1 Usaremos el artículo masculino para referirnos a bebes de ambos sexos para facilitar la lectura evitando el uso de ambos artículos el/la.

2 La situación de alimentación temprana con semisólidos y sólidos, del cuarto mes al año, fue nuestra “ventana” de observación y recolección de muestras de comportamientos diádicos e individuales. A esto se agregó luego la observación de la relación entre Iniciativa y Juego y las Respuestas Ambientales al Juego (realizado por la Dra. Graciela BENITO SILVA. Desde hace dos años la Licenciada Soledad Martín hace una Tesis Doctoral en Salamanca con una investigación sobre “Iniciativa y Respuesta Ambiental en el periodo de Lactancia Materna de 0-4 meses” (ver más adelante en esta página)

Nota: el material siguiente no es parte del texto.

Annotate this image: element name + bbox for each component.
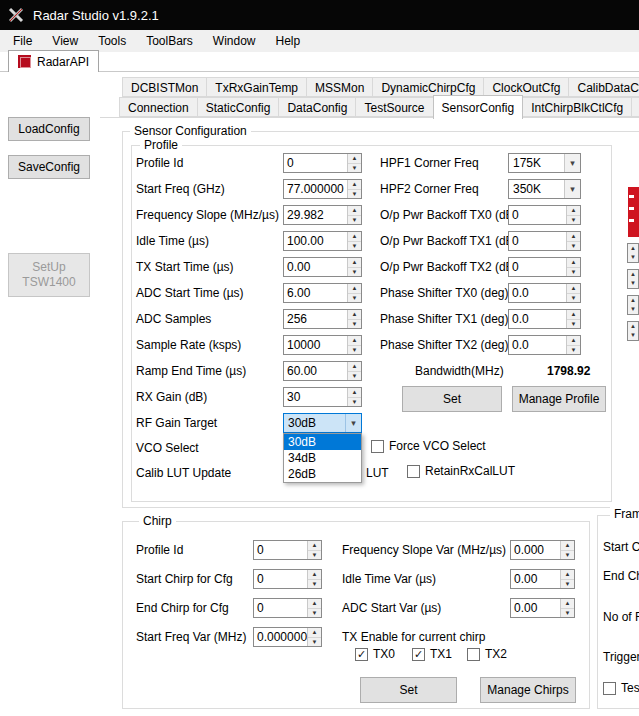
tx0-checkbox[interactable]: TX0 [355, 647, 395, 661]
spin-down-icon[interactable]: ▼ [628, 253, 638, 262]
spin-up-icon[interactable]: ▲ [348, 310, 361, 320]
phase-shifter-tx0-input[interactable]: 0.0 ▲▼ [508, 283, 581, 303]
spinner-arrows[interactable]: ▲▼ [347, 310, 361, 328]
menu-file[interactable]: File [3, 30, 42, 52]
spin-up-icon[interactable]: ▲ [308, 541, 321, 551]
tab-staticconfig[interactable]: StaticConfig [197, 97, 280, 117]
spin-down-icon[interactable]: ▼ [348, 216, 361, 225]
spinner-arrows[interactable]: ▲▼ [347, 206, 361, 224]
op-pwr-backoff-tx1-input[interactable]: 0 ▲▼ [508, 231, 581, 251]
spin-down-icon[interactable]: ▼ [348, 268, 361, 277]
spin-up-icon[interactable]: ▲ [628, 270, 638, 279]
spin-down-icon[interactable]: ▼ [567, 346, 580, 355]
menu-toolbars[interactable]: ToolBars [136, 30, 203, 52]
spin-up-icon[interactable]: ▲ [348, 180, 361, 190]
hpf2-corner-freq-select[interactable]: 350K ▾ [508, 179, 581, 199]
adc-start-var-input[interactable]: 0.00 ▲▼ [510, 598, 575, 618]
tab-mssmon[interactable]: MSSMon [306, 77, 373, 97]
spin-down-icon[interactable]: ▼ [628, 305, 638, 314]
spin-up-icon[interactable]: ▲ [628, 322, 638, 331]
chirp-profile-id-input[interactable]: 0 ▲▼ [253, 540, 322, 560]
rx-gain-input[interactable]: 30 ▲▼ [283, 387, 362, 407]
spin-down-icon[interactable]: ▼ [308, 551, 321, 560]
spin-down-icon[interactable]: ▼ [308, 638, 321, 647]
spinner-arrows[interactable]: ▲▼ [566, 258, 580, 276]
chevron-down-icon[interactable]: ▾ [564, 154, 580, 172]
spin-down-icon[interactable]: ▼ [567, 268, 580, 277]
tab-testsource[interactable]: TestSource [355, 97, 433, 117]
spin-up-icon[interactable]: ▲ [348, 388, 361, 398]
clipped-spinner[interactable]: ▲▼ [627, 295, 639, 315]
tab-dcbistmon[interactable]: DCBISTMon [122, 77, 207, 97]
spin-up-icon[interactable]: ▲ [308, 628, 321, 638]
tx1-checkbox[interactable]: TX1 [412, 647, 452, 661]
end-chirp-cfg-input[interactable]: 0 ▲▼ [253, 598, 322, 618]
spinner-arrows[interactable]: ▲▼ [347, 154, 361, 172]
profile-id-input[interactable]: 0 ▲▼ [283, 153, 362, 173]
clipped-spinner[interactable]: ▲▼ [627, 243, 639, 263]
tab-txrxgaintemp[interactable]: TxRxGainTemp [206, 77, 307, 97]
spin-up-icon[interactable]: ▲ [567, 232, 580, 242]
freq-slope-var-input[interactable]: 0.000 ▲▼ [510, 540, 575, 560]
spinner-arrows[interactable]: ▲▼ [566, 206, 580, 224]
menu-window[interactable]: Window [203, 30, 266, 52]
tab-reg-clipped[interactable]: Reg [631, 97, 639, 117]
spin-down-icon[interactable]: ▼ [567, 216, 580, 225]
spin-up-icon[interactable]: ▲ [561, 541, 574, 551]
spin-up-icon[interactable]: ▲ [628, 296, 638, 305]
tab-calibdatacfg[interactable]: CalibDataCfg [568, 77, 639, 97]
spin-down-icon[interactable]: ▼ [567, 320, 580, 329]
spinner-arrows[interactable]: ▲▼ [347, 284, 361, 302]
sample-rate-input[interactable]: 10000 ▲▼ [283, 335, 362, 355]
spinner-arrows[interactable]: ▲▼ [347, 232, 361, 250]
spin-up-icon[interactable]: ▲ [561, 599, 574, 609]
checkbox-box[interactable] [467, 648, 480, 661]
start-chirp-cfg-input[interactable]: 0 ▲▼ [253, 569, 322, 589]
frequency-slope-input[interactable]: 29.982 ▲▼ [283, 205, 362, 225]
chirp-set-button[interactable]: Set [360, 677, 457, 703]
chevron-down-icon[interactable]: ▾ [564, 180, 580, 198]
start-freq-var-input[interactable]: 0.000000 ▲▼ [253, 627, 322, 647]
clipped-spinner[interactable]: ▲▼ [627, 269, 639, 289]
spin-up-icon[interactable]: ▲ [348, 206, 361, 216]
spinner-arrows[interactable]: ▲▼ [347, 362, 361, 380]
spin-down-icon[interactable]: ▼ [348, 320, 361, 329]
spinner-arrows[interactable]: ▲▼ [560, 599, 574, 617]
spin-down-icon[interactable]: ▼ [567, 242, 580, 251]
tab-intchirpblkctlcfg[interactable]: IntChirpBlkCtlCfg [522, 97, 632, 117]
spin-down-icon[interactable]: ▼ [561, 580, 574, 589]
spin-down-icon[interactable]: ▼ [628, 331, 638, 340]
spin-up-icon[interactable]: ▲ [567, 336, 580, 346]
spinner-arrows[interactable]: ▲▼ [307, 599, 321, 617]
spin-down-icon[interactable]: ▼ [348, 164, 361, 173]
dropdown-option-34db[interactable]: 34dB [284, 450, 361, 466]
tx2-checkbox[interactable]: TX2 [467, 647, 507, 661]
idle-time-var-input[interactable]: 0.00 ▲▼ [510, 569, 575, 589]
spinner-arrows[interactable]: ▲▼ [347, 180, 361, 198]
spinner-arrows[interactable]: ▲▼ [566, 336, 580, 354]
menu-view[interactable]: View [42, 30, 88, 52]
force-vco-select-checkbox[interactable]: Force VCO Select [371, 439, 486, 453]
spinner-arrows[interactable]: ▲▼ [307, 541, 321, 559]
start-freq-input[interactable]: 77.000000 ▲▼ [283, 179, 362, 199]
adc-samples-input[interactable]: 256 ▲▼ [283, 309, 362, 329]
retain-rx-cal-lut-checkbox[interactable]: RetainRxCalLUT [407, 464, 515, 478]
phase-shifter-tx1-input[interactable]: 0.0 ▲▼ [508, 309, 581, 329]
clipped-spinner[interactable]: ▲▼ [627, 321, 639, 341]
spin-up-icon[interactable]: ▲ [308, 570, 321, 580]
spin-up-icon[interactable]: ▲ [567, 284, 580, 294]
spin-up-icon[interactable]: ▲ [561, 570, 574, 580]
save-config-button[interactable]: SaveConfig [8, 155, 90, 179]
spinner-arrows[interactable]: ▲▼ [566, 310, 580, 328]
spin-down-icon[interactable]: ▼ [348, 242, 361, 251]
dropdown-option-26db[interactable]: 26dB [284, 466, 361, 482]
spinner-arrows[interactable]: ▲▼ [347, 258, 361, 276]
hpf1-corner-freq-select[interactable]: 175K ▾ [508, 153, 581, 173]
profile-set-button[interactable]: Set [402, 386, 502, 412]
idle-time-input[interactable]: 100.00 ▲▼ [283, 231, 362, 251]
checkbox-box[interactable] [412, 648, 425, 661]
spinner-arrows[interactable]: ▲▼ [347, 388, 361, 406]
spin-up-icon[interactable]: ▲ [567, 310, 580, 320]
spinner-arrows[interactable]: ▲▼ [566, 232, 580, 250]
op-pwr-backoff-tx2-input[interactable]: 0 ▲▼ [508, 257, 581, 277]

3 No entraremos aquí en la discusión sobre las diferencias o similitudes entre los conceptos de Ser y Sujeto, considerando que corrientemente en las ciencias psicológicas se ha logrado introducir el concepto de Sujeto pero que el de Ser es mayoritariamente excluido en éste ámbito. En nuestra propuesta ampliada sí está contemplado el concepto de Ser.

4 Tomamos un espacio para aclarar la terminología. Los AA mencionados, como en general los anglosajones, usan el término compliance que en el diccionario Inglés/Castellano/inglés de Simon and Shuster, se traduce como: 1) sumisión; 2) docilidad; 3) condescendencia; 4) acatamiento. El adjetivo compliant como dócil, obediente, sumiso. Es interesante que entre los años 1946 y 1996 los dos diccionarios principales del idioma Inglés (Appleton Century y Webster) modifican las definiciones y acepciones de compliance desde un simple : aquiescencia, ceder, disposición a ceder en la edición de 1946 a la siguiente complejización: 1°) acto de conformar cediendo; 2°) tendencia a ceder rápidamente a otros, especialmente en la forma de debilidad o en un modo subordinado, servil u obsequioso.
3°) cooperación u obediencia. En esos 50 años hubo un cambio cultural en las acepciones del concepto de compliance que estos AA citados usan como logro madurativo o fracaso educativo. Seguramente que ante la pregunta: “¿ustedes proponen el sometimiento?” Contestan que no, que apuntan a la obediencia.

5 Ambiental incluye todos los actores inter-relacionados con el sujeto emergente.